■ EXERCISE PROMPT ■
From the line that includes "Prenez également soin de vos murs ext" to the closing line of the data, please transcribe every line exactly and add nothing.

[Data excerpts]
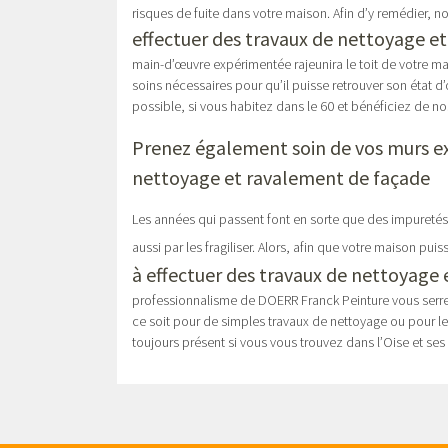
risques de fuite dans votre maison. Afin d’y remédier, 
effectuer des travaux de nettoyage e
main-d’œuvre expérimentée rajeunira le toit de votre m
soins nécessaires pour qu’il puisse retrouver son état d
possible, si vous habitez dans le 60 et bénéficiez de n
Prenez également soin de vos murs ext
nettoyage et ravalement de façade
Les années qui passent font en sorte que des impuretés 
aussi par les fragiliser. Alors, afin que votre maison pui
à effectuer des travaux de nettoyage
professionnalisme de DOERR Franck Peinture vous serrez 
ce soit pour de simples travaux de nettoyage ou pour le
toujours présent si vous vous trouvez dans l’Oise et ses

■ YOUR SOLUTION ■
Prenez également soin de vos murs ext
nettoyage et ravalement de façade
Les années qui passent font en sorte que des impuretés 
aussi par les fragiliser. Alors, afin que votre maison pui
à effectuer des travaux de nettoyage
professionnalisme de DOERR Franck Peinture vous serrez 
ce soit pour de simples travaux de nettoyage ou pour le
toujours présent si vous vous trouvez dans l’Oise et ses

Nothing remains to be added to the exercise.